Introducing Query Tuning Workbooks to safely tune Postgres queries on production with pganalyze!

Postgres Views in Django

At my first job, we worked with a lot of data. I quickly found that when there's a lot of data, there are bound to be some long, convoluted SQL queries. Many of ours contained multiple joins, conditionals, and filters. One of the ways we kept the complexity manageable was to create Postgres views for common queries.

Postgres views allow you to query against the results of another query. Views can be composed of columns from one or more tables or even other views, and they are easy to work with in a Django app. In this article, you’ll learn about the two different types of Postgres views and how to decide when and if you should use them. Finally, you’ll create a view and set up a Django app to use it.

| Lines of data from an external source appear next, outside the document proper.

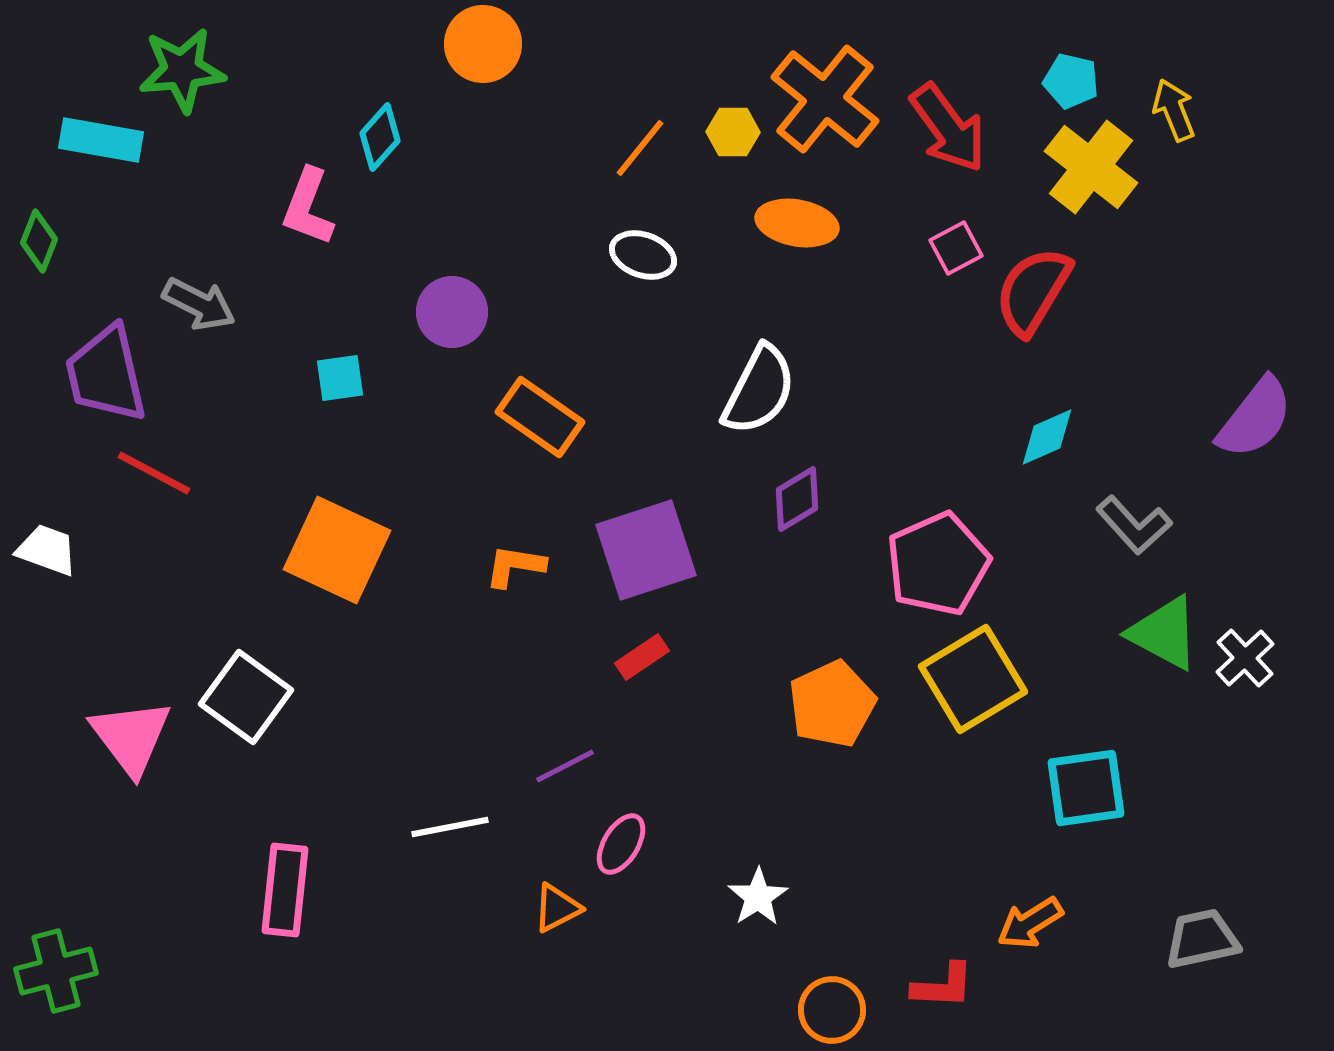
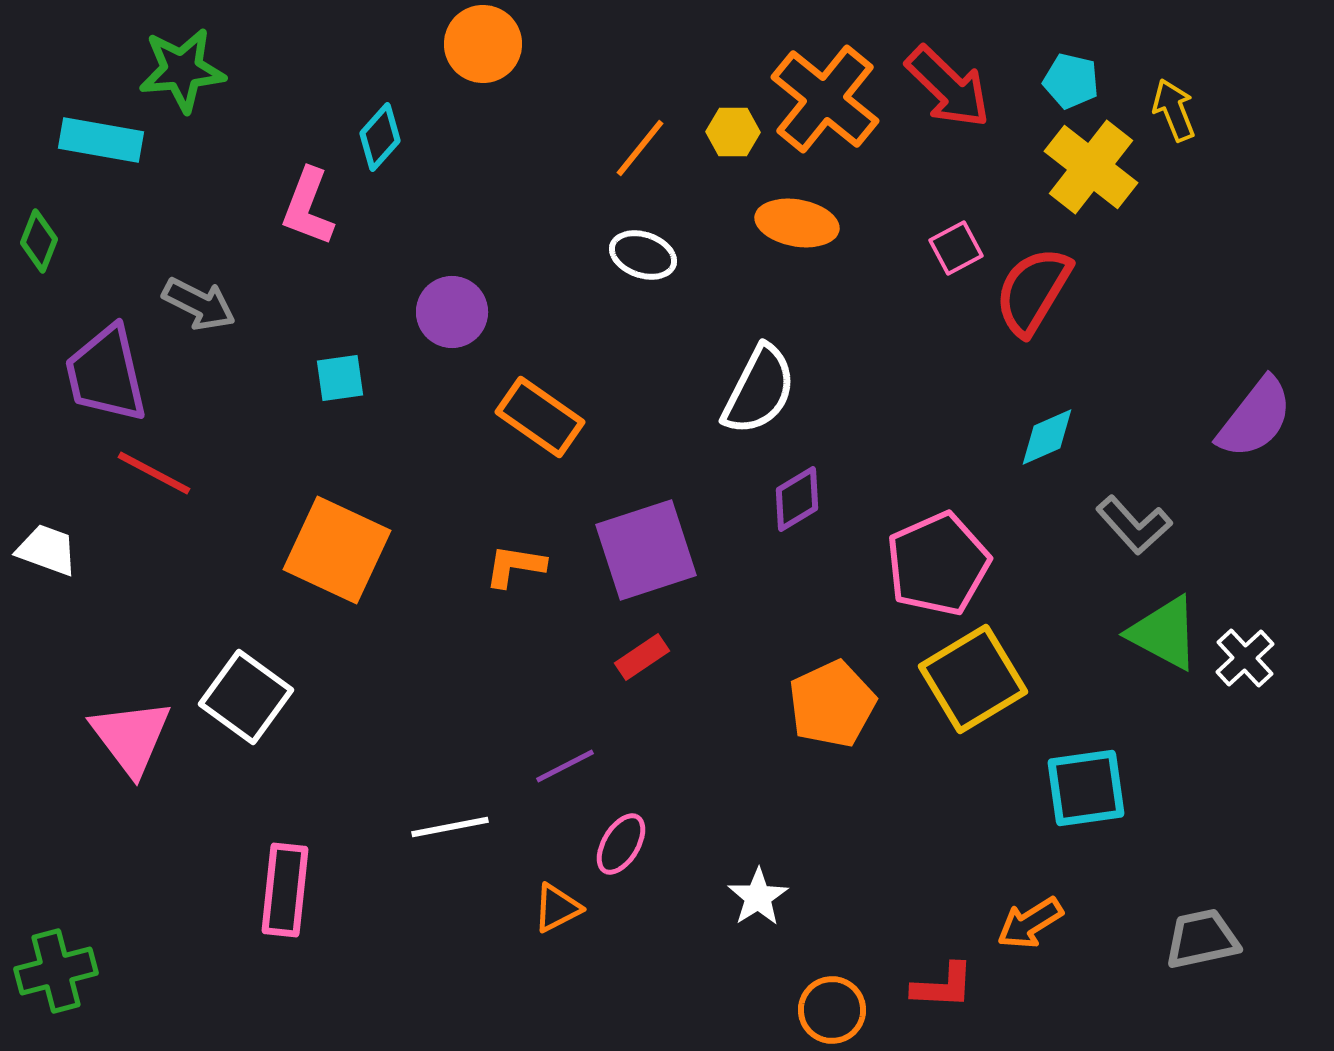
red arrow at (948, 128): moved 41 px up; rotated 10 degrees counterclockwise
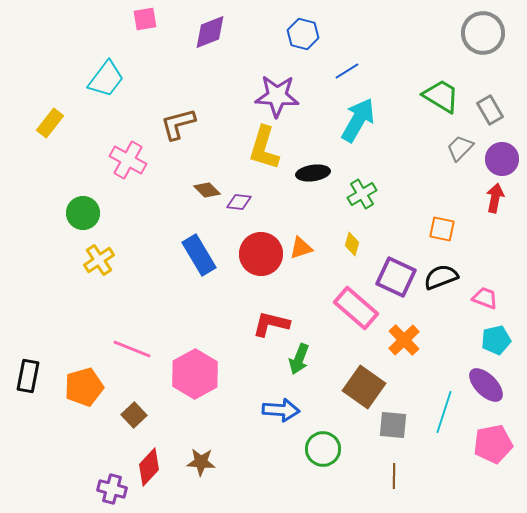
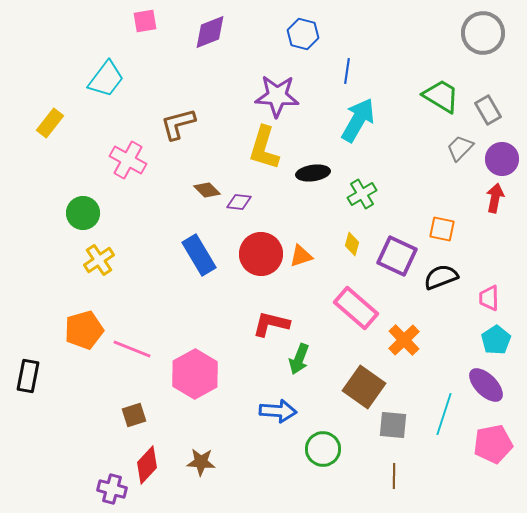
pink square at (145, 19): moved 2 px down
blue line at (347, 71): rotated 50 degrees counterclockwise
gray rectangle at (490, 110): moved 2 px left
orange triangle at (301, 248): moved 8 px down
purple square at (396, 277): moved 1 px right, 21 px up
pink trapezoid at (485, 298): moved 4 px right; rotated 112 degrees counterclockwise
cyan pentagon at (496, 340): rotated 20 degrees counterclockwise
orange pentagon at (84, 387): moved 57 px up
blue arrow at (281, 410): moved 3 px left, 1 px down
cyan line at (444, 412): moved 2 px down
brown square at (134, 415): rotated 25 degrees clockwise
red diamond at (149, 467): moved 2 px left, 2 px up
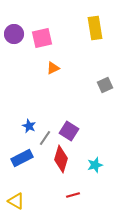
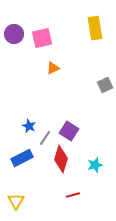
yellow triangle: rotated 30 degrees clockwise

PostgreSQL views made of data from columns in multiple tables

Why Postgres views?

One reason to use a view is that they help cut down on complexity.

For example, your customer data may be spread across several tables: a customers table, an emails table, and an addresses table. Addresses could reference more data in a cities and states table. This is an effective schema for your data, but you have to join all these tables every time you want to get a complete view of a customer. This may not be bad if you only do this occasionally, but it’s quite cumbersome if you’re going to query it often. Even if you only want two or three records, you still need to perform all these joins.

You can solve this problem by creating a view that looks like this:

CREATE VIEW complete_customer_data AS
SELECT
  concat(customers.first_name,' ', customers.last_name) AS customer_name,
  addresses.street_address AS street,
  addresses.zip_code AS zip,
  cities.city, AS city
  states.state AS state,
FROM customers
  INNER JOIN addresses ON customers.id = addresses.customer_id
  INNER JOIN cities ON addresses.city_id = cities.id
  INNER JOIN state ON cities.state_id = state.id;

As you can see, a view is just a query. Now, if you want to query all your customers from “Chicago,” you can query the view, which is much easier to write and more readable.

SELECT * FROM complete_customer_data 
WHERE city = 'Chicago';

Materialized Views in Postgres

Views are great for simplifying code, but with large datasets, you're not really saving any time when you run them because a view is only as fast as its underlying query. For costly queries and large datasets, this can be a drawback.

A better solution when performance is a concern might be to create a materialized view. Materialized views allow you to cache the results of the query on disk in a temporary table. This makes running queries against the view much faster.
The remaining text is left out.